Teddy Roosevelt may have said it best:
It is not the critic who counts; not the man who points out how the strong man stumbles, or where the doer of deeds could have done them better. The credit belongs to the man who is actually in the arena, whose face is marred by dust and sweat and blood; who strives valiantly; who errs, who comes short again and again, because there is no effort without error and shortcoming; but who does actually strive to do the deeds; who knows great enthusiasms, the great devotions; who spends himself in a worthy cause; who at the best knows in the end the triumph of high achievement, and who at the worst, if he fails, at least fails while daring greatly, so that his place shall never be with those cold and timid souls who neither know victory nor defeat.
Defeat tastes bitter, but this isn’t the end. A few more gun ban cases are working their way through the courts. We may end up with a split circuit yet.
The gun grabbers are licking their chops and reading the tea leaves to say gun bans are OK. Now they’re coming out of the woodwork calling for confiscation, civilian disarmament and more gun bans. Good. It’s something we haven’t seen in 20 years, and it has come back – the true intentions of the gun controllers as they have let the mask slip to reveal their intentions.
Which brings us back to the opening of this article. When Wayne and Chris Cox take the stage at this year’s annual meeting, they will talk about how this is the most important election in our lifetime. And they will be right. In light of Friedman’s denial of cert we have to resort to the ballot box to protect our God-given RKBA. Winning more elections and casting more votes than the other side will stop their legislative attacks in their tracks. The cold hard fact of seeing a tally board go red on their issues and green on our issues will be the slap to the face the gun grabbers deserve.

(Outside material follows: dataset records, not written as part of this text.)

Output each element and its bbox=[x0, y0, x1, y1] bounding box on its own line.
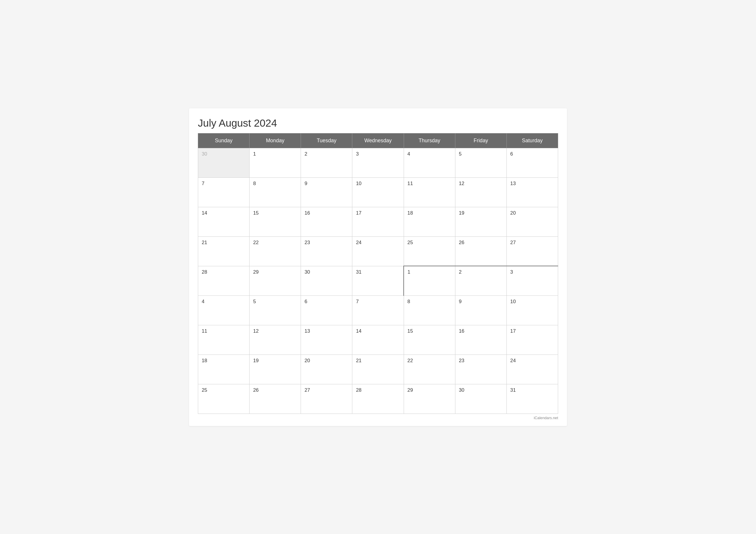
calendar-day: 1 bbox=[404, 266, 455, 296]
calendar-day: 24 bbox=[506, 355, 558, 384]
calendar-day: 17 bbox=[506, 325, 558, 355]
calendar-day: 17 bbox=[352, 207, 404, 236]
calendar-day: 29 bbox=[404, 384, 455, 414]
calendar-day: 14 bbox=[198, 207, 250, 236]
calendar-day: 22 bbox=[250, 236, 301, 266]
calendar-day: 25 bbox=[198, 384, 250, 414]
calendar-day: 19 bbox=[455, 207, 506, 236]
calendar-day: 12 bbox=[250, 325, 301, 355]
calendar-day: 5 bbox=[455, 148, 506, 177]
calendar-day: 3 bbox=[352, 148, 404, 177]
calendar-title: July August 2024 bbox=[198, 117, 558, 129]
calendar-day: 23 bbox=[455, 355, 506, 384]
calendar-day: 22 bbox=[404, 355, 455, 384]
header-day-friday: Friday bbox=[455, 133, 506, 148]
footer-credit: iCalendars.net bbox=[198, 415, 558, 420]
calendar-day: 31 bbox=[506, 384, 558, 414]
calendar-day: 10 bbox=[352, 177, 404, 207]
calendar-day: 18 bbox=[198, 355, 250, 384]
calendar-day: 8 bbox=[250, 177, 301, 207]
week-row: 78910111213 bbox=[198, 177, 558, 207]
calendar-day: 30 bbox=[455, 384, 506, 414]
calendar-day: 9 bbox=[455, 296, 506, 325]
calendar-day: 19 bbox=[250, 355, 301, 384]
calendar-day: 3 bbox=[506, 266, 558, 296]
calendar-day: 24 bbox=[352, 236, 404, 266]
calendar-day: 21 bbox=[352, 355, 404, 384]
calendar-day: 18 bbox=[404, 207, 455, 236]
calendar-day: 15 bbox=[404, 325, 455, 355]
calendar-day: 8 bbox=[404, 296, 455, 325]
calendar-container: July August 2024 SundayMondayTuesdayWedn… bbox=[189, 108, 567, 426]
calendar-day: 28 bbox=[198, 266, 250, 296]
calendar-day: 28 bbox=[352, 384, 404, 414]
calendar-day: 16 bbox=[301, 207, 352, 236]
calendar-table: SundayMondayTuesdayWednesdayThursdayFrid… bbox=[198, 133, 558, 414]
header-day-wednesday: Wednesday bbox=[352, 133, 404, 148]
header-day-monday: Monday bbox=[250, 133, 301, 148]
calendar-day: 1 bbox=[250, 148, 301, 177]
week-row: 45678910 bbox=[198, 296, 558, 325]
week-row: 11121314151617 bbox=[198, 325, 558, 355]
calendar-day: 6 bbox=[301, 296, 352, 325]
calendar-day: 9 bbox=[301, 177, 352, 207]
calendar-day: 10 bbox=[506, 296, 558, 325]
calendar-day: 4 bbox=[404, 148, 455, 177]
calendar-day: 12 bbox=[455, 177, 506, 207]
calendar-day: 6 bbox=[506, 148, 558, 177]
calendar-day: 5 bbox=[250, 296, 301, 325]
calendar-day: 30 bbox=[301, 266, 352, 296]
calendar-day: 27 bbox=[506, 236, 558, 266]
week-row: 28293031123 bbox=[198, 266, 558, 296]
week-row: 14151617181920 bbox=[198, 207, 558, 236]
week-row: 21222324252627 bbox=[198, 236, 558, 266]
week-row: 18192021222324 bbox=[198, 355, 558, 384]
calendar-day: 27 bbox=[301, 384, 352, 414]
calendar-day: 13 bbox=[301, 325, 352, 355]
calendar-day: 31 bbox=[352, 266, 404, 296]
week-row: 30123456 bbox=[198, 148, 558, 177]
calendar-day: 26 bbox=[455, 236, 506, 266]
calendar-day: 11 bbox=[404, 177, 455, 207]
calendar-day: 2 bbox=[455, 266, 506, 296]
header-day-sunday: Sunday bbox=[198, 133, 250, 148]
calendar-day: 15 bbox=[250, 207, 301, 236]
calendar-day: 14 bbox=[352, 325, 404, 355]
week-row: 25262728293031 bbox=[198, 384, 558, 414]
calendar-day: 7 bbox=[198, 177, 250, 207]
calendar-day: 21 bbox=[198, 236, 250, 266]
header-row: SundayMondayTuesdayWednesdayThursdayFrid… bbox=[198, 133, 558, 148]
calendar-day: 23 bbox=[301, 236, 352, 266]
calendar-day: 7 bbox=[352, 296, 404, 325]
calendar-day: 29 bbox=[250, 266, 301, 296]
calendar-day: 20 bbox=[506, 207, 558, 236]
calendar-day: 25 bbox=[404, 236, 455, 266]
calendar-day: 20 bbox=[301, 355, 352, 384]
header-day-tuesday: Tuesday bbox=[301, 133, 352, 148]
header-day-saturday: Saturday bbox=[506, 133, 558, 148]
calendar-day: 16 bbox=[455, 325, 506, 355]
calendar-day: 11 bbox=[198, 325, 250, 355]
calendar-day: 13 bbox=[506, 177, 558, 207]
calendar-day: 26 bbox=[250, 384, 301, 414]
calendar-day: 4 bbox=[198, 296, 250, 325]
calendar-day: 30 bbox=[198, 148, 250, 177]
calendar-day: 2 bbox=[301, 148, 352, 177]
header-day-thursday: Thursday bbox=[404, 133, 455, 148]
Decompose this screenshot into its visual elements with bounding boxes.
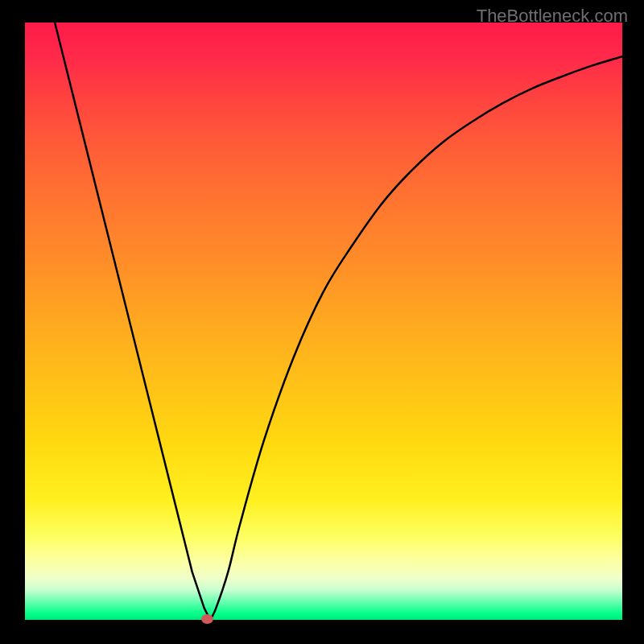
chart-container: TheBottleneck.com: [0, 0, 644, 644]
watermark-text: TheBottleneck.com: [477, 6, 628, 27]
plot-background-gradient: [25, 23, 622, 620]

Until SCOTUS takes up another 2A case, draws brighter lines and issues concrete holdings that bind the lower courts, we will be left to fight this fight as trench warfare in the state legislatures and city councils around the country. The propaganda war will continue on the front pages of newspapers and over the airwaves with commentators who barely know which end the bullet comes out of telling us how we need to give up this or that for the greater good of society.
Yet, the road to the Supreme Court also goes through the ballot box. The next President could have as many as three appointments to the Court. The only way to get more justices who will agree with the Thomas and Scalia dissent is to elect a Republican senate. And since Comrade Reid has invoked the nuclear option, given a Republican senate and a Republican president, our odds, while not perfect, would be substantially better at getting the gun-friendly decisions we need.
We won Heller and McDonald on 5/4 splits. The left is openly and gleefully talking about reversing them. Often times, The People of the Gun are heard to say pray for the five, as a way of ensuring this president doesn’t get the opportunity to appoint a replacement for one of the Heller five. Given Friedman, those five appears to be shaky since it only takes four justices to grant cert. The ballot box is our only hope of replacing a Ginsburg with another Alito, Scalia or Thomas.
So this is really will be the most important election in our lifetime for the Second Amendment, and just maybe for the health of our nation. Wayne is absolutely right about that. And maybe for more reasons than he wants to admit.